Here is my problem: I have a fortran code with a certain amount of nested loops and first I wanted to know if it's possible to optimize (rearranging) them in order to get a time gain? Second I wonder if I could use OpenMP to optimize them?
I have seen a lot of posts about nested do loops in fortran and how to optimize them but I didn't find one example that is suited to mine. I have also searched about OpenMP for nested do loops in fortran but I'm level 0 in OpenMP and it's difficult for me to know how to use it in my case.
Here are two very similar examples of loops that I have, first:
do p=1,N
do q=1,N
do ab=1,nVV
cd = 0
do c=nO+1,N
do d=c+1,N
cd = cd + 1
A(p,q,ab) = A(p,q,ab) + (B(p,q,c,d) - B(p,q,d,c))*C(cd,ab)
end do
end do
kl = 0
do k=1,nO
do l=k+1,nO
kl = kl + 1
A(p,q,ab) = A(p,q,ab) + (B(p,q,k,l) - B(p,q,l,k))*D(kl,ab)
end do
end do
end do
do ij=1,nOO
cd = 0
do c=nO+1,N
do d=c+1,N
cd = cd + 1
E(p,q,ij) = E(p,q,ij) + (B(p,q,c,d) - B(p,q,d,c))*F(cd,ij)
end do
end do
kl = 0
do k=1,nO
do l=k+1,nO
kl = kl + 1
E(p,q,ij) = E(p,q,ij) + (B(p,q,k,l) - B(p,q,l,k))*G(kl,ij)
end do
end do
end do
end do
end do
and the other one is:
do p=1,N
do q=1,N
do ab=1,nVV
cd = 0
do c=nO+1,N
do d=nO+1,N
cd = cd + 1
A(p,q,ab) = A(p,q,ab) + B(p,q,c,d)*C(cd,ab)
end do
end do
kl = 0
do k=1,nO
do l=1,nO
kl = kl + 1
A(p,q,ab) = A(p,q,ab) + B(p,q,k,l)*D(kl,ab)
end do
end do
end do
do ij=1,nOO
cd = 0
do c=nO+1,N
do d=nO+1,N
cd = cd + 1
E(p,q,ij) = E(p,q,ij) + B(p,q,c,d)*F(cd,ij)
end do
end do
kl = 0
do k=1,nO
do l=1,nO
kl = kl + 1
E(p,q,ij) = E(p,q,ij) + B(p,q,k,l)*G(kl,ij)
end do
end do
end do
end do
end do
The very small difference between the two examples is mainly in the indices of the loops. I don't know if you need more info about the different integers in the loops but you have in general: nO < nOO < N < nVV. So I don't know if it's possible to optimize these loops and/or possibly put them in a way that will facilitate the use of OpenMP (I don't know yet if I will use OpenMP, it will depend on how much I can gain by optimizing the loops without it).
I already tried to rearrange the loops in different ways without any success (no time gain) and I also tried a little bit of OpenMP but I don't know much about it, so again no success.
From the initial comments it may appear that at least in some cases you may be using more memory than the available RAM, which means you may be using the swap file, with all the bad consequences on the performances.

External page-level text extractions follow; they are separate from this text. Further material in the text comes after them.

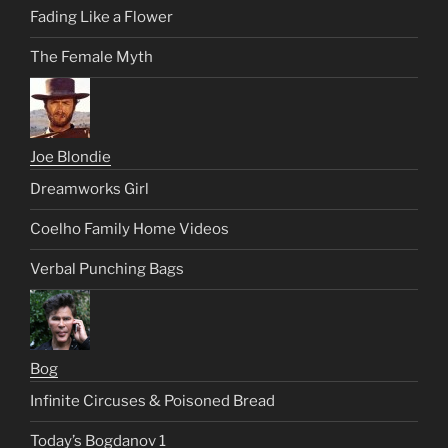
Fading Like a Flower
The Female Myth
Joe Blondie
Dreamworks Girl
Coelho Family Home Videos
Verbal Punching Bags
Bog
Infinite Circuses & Poisoned Bread
Today’s Bogdanov 1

To fix this, you have to either install more RAM if possible, or deeply reorganize your code to not store the full B array (by far the largest one) at once (again, if possible).
Now, let's assume that you have enough RAM. As I wrote in the comments, the access pattern on the B array is far from optimal, as the inner loops correspond to the last indeces of B, which can result in many cache misses (all the more given the the size of B). Changing the loop order if possible is a way to go.
Just looking at your first example, I am focusing on the computation of the array A (the computation of the array E looks completely independent of A, so it can be processed separately):
!! test it at first without OpenMP
!!$OMP PARALLEL DO PRIVATE(cd,c,d,kl,k,l)
do ab=1,nVV
cd = 0
do c=nO+1,N
do d=c+1,N
cd = cd + 1
A(:,:,ab) = A(:,:,ab) + (B(:,:,c,d) - B(:,:,d,c))*C(cd,ab)
end do
end do
kl = 0
do k=1,nO
do l=k+1,nO
kl = kl + 1
A(:,:,ab) = A(:,:,ab) + (B(:,:,k,l) - B(:,:,l,k))*D(kl,ab)
end do
end do
end do
!!$OMP END PARALLEL DO
What I did:
moved the loops on p and q from outer to inner positions (it's not always as easy than it is here)
replaced them with array syntax (no performance gain to expect, just a code easier to read)
Now the inner loops (abstracted by the array syntax) tackle contiguous elements in memory, which is much better for the performances. The code is even ready for OpenMP multithreading on the (now) outer loop.
EDIT/Hint
Fortran stores the arrays in "column-major order", that is when incrementing the first index one accesses contiguous elements in memory. In C the arrays are stored in "row-major order", that is when incrementing the last index one accesses contiguous elements in memory. So a general rule is to have the inner loops on the first indeces (and the opposite in C).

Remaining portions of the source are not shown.